Even though exceptions may occur for some BSPs, this is the basic process we use to release all meta-intel BSPs:
- All meta-intel BSPs will be build along with each Yocto Project milestone release candidates. Then QA will follow and results will be integrated with the full pass QA report.
- Bugs will be fixed/handled by maintainers or others.
- Within the first week after Yocto Project major release, RC1 for meta-intel BSPs will be built and tested.
- Within the second week after Yocto Project major release, RC2 for meta-intel BSPs will be built and tested.
- meta-intel BSPs will be released by the end of the third week after Yocto Project major release.
Branch and Tag Management
The autobuilder maintainers are the only ones who can create new branches and release tags in meta-intel, and will do so when necessary as required to generate the infrastructure needed for a release.

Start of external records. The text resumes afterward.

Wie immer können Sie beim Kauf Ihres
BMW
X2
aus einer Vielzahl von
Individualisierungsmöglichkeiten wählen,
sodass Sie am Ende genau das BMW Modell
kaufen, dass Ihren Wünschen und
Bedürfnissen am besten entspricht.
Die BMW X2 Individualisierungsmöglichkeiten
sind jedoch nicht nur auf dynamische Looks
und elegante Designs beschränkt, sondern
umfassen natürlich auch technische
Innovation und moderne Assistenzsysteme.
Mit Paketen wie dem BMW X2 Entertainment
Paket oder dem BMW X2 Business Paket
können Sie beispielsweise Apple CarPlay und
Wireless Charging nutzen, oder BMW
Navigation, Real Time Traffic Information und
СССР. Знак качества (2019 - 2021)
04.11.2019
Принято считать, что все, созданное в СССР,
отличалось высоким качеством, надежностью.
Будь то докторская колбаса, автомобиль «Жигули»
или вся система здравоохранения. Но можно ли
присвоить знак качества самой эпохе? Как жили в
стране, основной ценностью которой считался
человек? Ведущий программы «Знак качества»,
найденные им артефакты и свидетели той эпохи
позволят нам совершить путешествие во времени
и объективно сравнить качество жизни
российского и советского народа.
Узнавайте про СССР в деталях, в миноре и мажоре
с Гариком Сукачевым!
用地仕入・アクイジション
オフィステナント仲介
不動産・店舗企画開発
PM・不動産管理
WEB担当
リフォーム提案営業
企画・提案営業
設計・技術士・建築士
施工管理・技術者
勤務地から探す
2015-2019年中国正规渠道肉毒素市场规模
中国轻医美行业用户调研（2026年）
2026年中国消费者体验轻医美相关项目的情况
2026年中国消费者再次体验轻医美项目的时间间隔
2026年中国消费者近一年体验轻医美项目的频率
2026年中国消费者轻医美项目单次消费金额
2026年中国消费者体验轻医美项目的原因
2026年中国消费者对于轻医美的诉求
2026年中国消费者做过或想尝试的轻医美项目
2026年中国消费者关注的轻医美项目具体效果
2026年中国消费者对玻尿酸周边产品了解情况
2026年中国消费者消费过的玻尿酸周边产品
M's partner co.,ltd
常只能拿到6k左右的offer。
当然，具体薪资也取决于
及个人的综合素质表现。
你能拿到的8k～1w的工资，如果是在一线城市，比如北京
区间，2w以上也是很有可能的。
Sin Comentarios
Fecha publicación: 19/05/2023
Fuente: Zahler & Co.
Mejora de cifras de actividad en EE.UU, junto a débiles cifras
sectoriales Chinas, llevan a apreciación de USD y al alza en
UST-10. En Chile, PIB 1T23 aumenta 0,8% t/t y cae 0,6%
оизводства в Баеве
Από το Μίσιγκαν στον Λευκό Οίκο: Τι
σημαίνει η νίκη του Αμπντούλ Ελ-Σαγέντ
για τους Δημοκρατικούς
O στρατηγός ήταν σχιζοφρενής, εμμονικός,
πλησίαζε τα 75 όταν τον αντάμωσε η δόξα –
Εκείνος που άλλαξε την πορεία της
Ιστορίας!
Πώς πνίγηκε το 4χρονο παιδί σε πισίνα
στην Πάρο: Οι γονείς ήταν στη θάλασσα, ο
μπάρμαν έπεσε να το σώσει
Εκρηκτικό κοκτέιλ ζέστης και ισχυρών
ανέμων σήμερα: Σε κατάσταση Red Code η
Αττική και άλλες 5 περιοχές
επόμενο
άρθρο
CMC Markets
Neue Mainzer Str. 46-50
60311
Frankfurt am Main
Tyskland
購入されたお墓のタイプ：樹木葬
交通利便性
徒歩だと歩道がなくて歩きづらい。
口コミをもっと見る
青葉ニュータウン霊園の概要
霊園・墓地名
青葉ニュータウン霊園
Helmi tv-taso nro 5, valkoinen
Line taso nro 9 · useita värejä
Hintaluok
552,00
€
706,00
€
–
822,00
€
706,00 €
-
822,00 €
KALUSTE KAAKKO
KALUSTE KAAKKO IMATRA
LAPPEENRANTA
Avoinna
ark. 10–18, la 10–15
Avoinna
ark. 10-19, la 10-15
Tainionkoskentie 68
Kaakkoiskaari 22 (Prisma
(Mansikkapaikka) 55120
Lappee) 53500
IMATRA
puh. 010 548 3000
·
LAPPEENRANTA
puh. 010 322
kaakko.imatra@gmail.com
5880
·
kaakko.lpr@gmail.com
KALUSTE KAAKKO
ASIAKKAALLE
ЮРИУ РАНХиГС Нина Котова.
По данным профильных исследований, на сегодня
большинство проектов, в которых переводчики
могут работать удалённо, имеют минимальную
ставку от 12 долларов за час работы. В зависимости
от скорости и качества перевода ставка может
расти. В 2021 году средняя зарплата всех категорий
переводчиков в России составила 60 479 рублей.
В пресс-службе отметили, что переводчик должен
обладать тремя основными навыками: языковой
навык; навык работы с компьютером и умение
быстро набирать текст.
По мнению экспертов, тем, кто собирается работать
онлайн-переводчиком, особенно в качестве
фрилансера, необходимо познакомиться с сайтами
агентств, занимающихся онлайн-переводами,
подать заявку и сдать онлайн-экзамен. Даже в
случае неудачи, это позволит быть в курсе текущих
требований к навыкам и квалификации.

- Once a new branch is created for the release, the meta-intel maintainer(s) will add new commits to both master and the release branch up until the time of release (as appropriate - some patches may only be intended for master or the release)
meta-intel BSP directory naming convention
All directories for meta-intel BSPs should be named in the format of:
Note: CPU name and CRB name are optional if the BSP supports more than 1 CPU or CRB
Currently, the 'release notes' for a BSP consist of the information found on the web page for the BSP in the 'Downloads' section for the BSP, and essentially consists of the BSP's README along with a 'Layer-Specific Notes' section, which is tacked on to the end of the page.
- The Yocto documentation and website maintainers will be responsible for the content of the BSP pages and will ask the BSP maintainer(s) for any additional information needed for a particular BSP
- Normally the only thing needed from the BSP maintainer(s) are the 'Layer-Specific Notes' for a BSP, which the BSP maintainers should supply to the documentation and website maintainers unsolicited as part of the release process.
- Any layer-specific notes that affect multiple or all BSPs should be attached to each BSP separately in the 'Layer-Specific Notes' section.
- The title used for the BSP on the website is retrieved by the documentation and website maintainers from the BSP's WEBTITLE field in the BSP's machine.conf, and should therefore reflect accurately how the BSP is identified on the website. This may be a string defined by marketing, and should at least be approved by marketing.
According to the Yocto Project compliance requirements, no meta-intel BSP can be released without testing data. The webpage for each BSP must contain a link to the testing data generated for every image contained in a released BSP. For the BSPs tested by Yocto QA, the QA test report should be the one linked to for those BSPs.
For every BSP image contained in a tarball released on the Yocto website, it must be verified that the image can be independently generated from scratch (including downloads) using the released metadata.
Customers must (and have, and will) be able to verify that the images contained in the release tarball can in fact be generated from the combination of the metadata contained in the BSP tarball and the set of packages downloaded by the build (from a scratch build) process to create those images.
In practice, this means that the autobuilder maintainer needs to supply the settings required to generate the BSP to the person verifiying the image. If the release tarball is generated by some other process, the BSP maintainer needs to supply that information.
- Note that all images released on the website must contain a time-limited kernel and this must be taken into account when verifying the image.